You are viewing a plain text version of this content. The canonical link for it is here.
Posted to commits@spark.apache.org by sr...@apache.org on 2016/12/13 21:31:02 UTC
spark git commit: [SPARK-18471][MLLIB] In LBFGS, avoid sending huge vectors of 0

Repository: spark
Updated Branches:
  refs/heads/master e57e3938c -> 9e8a9d7c6


[SPARK-18471][MLLIB] In LBFGS, avoid sending huge vectors of 0

## What changes were proposed in this pull request?

CostFun used to send a dense vector of zeroes as a closure in a
treeAggregate call. To avoid that, we replace treeAggregate by
mapPartition + treeReduce, creating a zero vector inside the mapPartition
block in-place.

## How was this patch tested?

Unit test for module mllib run locally for correctness.
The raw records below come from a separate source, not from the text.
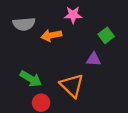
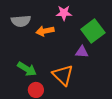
green square: (106, 35) -> (93, 31), size x1.6

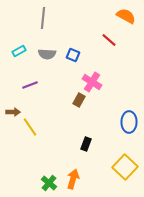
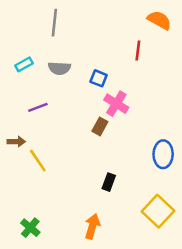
red line: (109, 40) -> (138, 50), turned 56
blue square: (73, 55) -> (99, 78), moved
green cross: (49, 183) -> (30, 228), moved

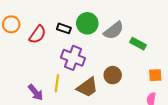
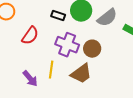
red semicircle: (38, 35) -> (30, 36), moved
brown circle: (113, 75) -> (92, 49), moved

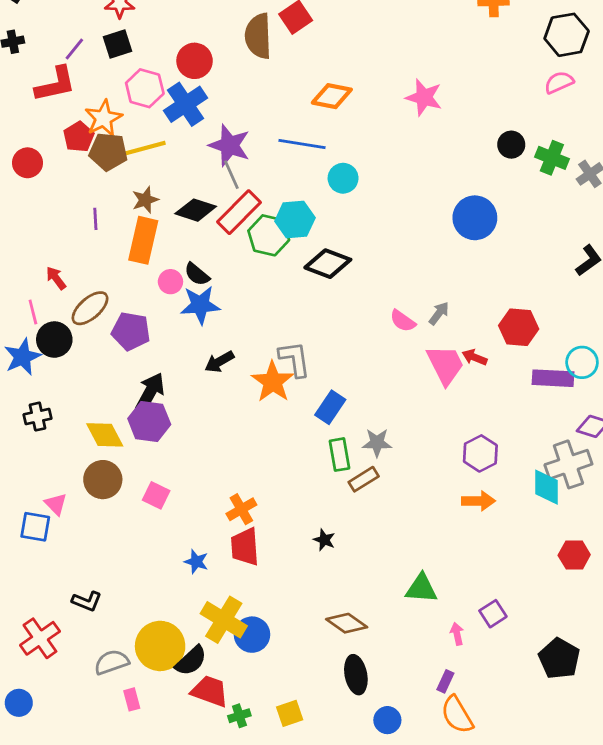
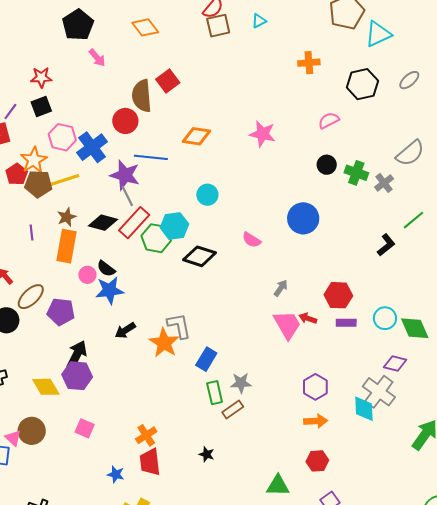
red circle: (195, 61) -> (125, 121), moved
pink semicircle: (559, 82) -> (329, 120), moved
blue line: (302, 144) -> (151, 157), moved
pink semicircle: (403, 321) -> (252, 240), moved
purple rectangle: (553, 378) -> (346, 323), moved, size x0.7
gray cross: (568, 464) -> (379, 392), turned -32
brown circle: (103, 480) -> (32, 431), moved
red hexagon: (574, 555) -> (317, 461), moved

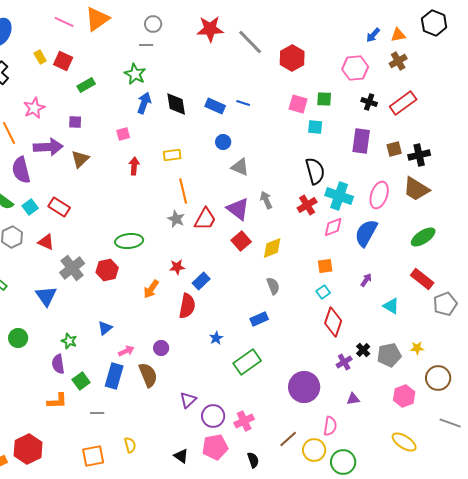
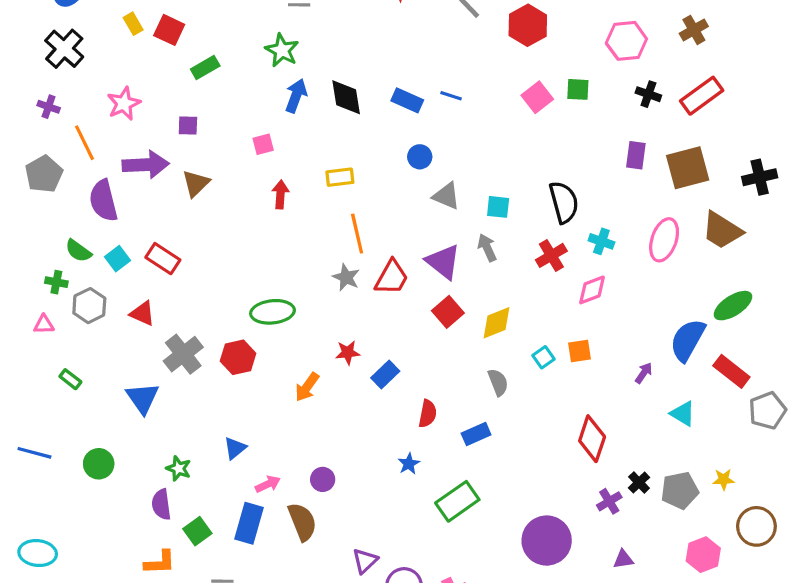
pink square: (298, 104) -> (537, 97), turned 36
cyan square: (315, 127) -> (498, 207), moved
purple rectangle: (361, 141) -> (636, 155), size x0.7
brown square: (394, 149) -> (688, 168), size x1.8
black cross: (419, 155) -> (760, 177), moved
cyan cross: (339, 196) -> (601, 241), size x0.6
blue semicircle: (366, 233) -> (688, 340), moved
cyan square: (323, 292) -> (543, 357), moved
red semicircle: (187, 306) -> (428, 414), moved, size x0.7

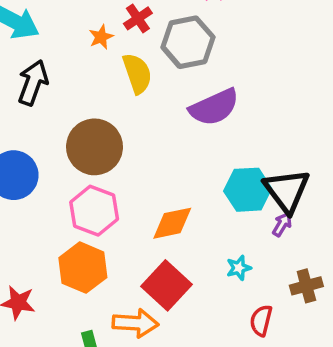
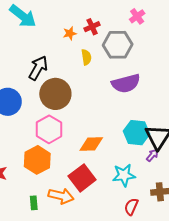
yellow semicircle: (137, 73) -> (86, 57), size x0.7
black arrow: (33, 83) -> (38, 68), moved
cyan star: (239, 268) -> (124, 175), size x1.6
As for performance we run an heavy optimization on our production data (50 iterations on 128 MB weight vectors) and have seen significant decrease in terms both of runtime and container being killed by lack of off-heap memory.

Author: Anthony Truchet <a....@criteo.com>
Author: sethah <se...@gmail.com>
Author: Anthony Truchet <An...@users.noreply.github.com>

Closes #16037 from AnthonyTruchet/ENG-17719-lbfgs-only.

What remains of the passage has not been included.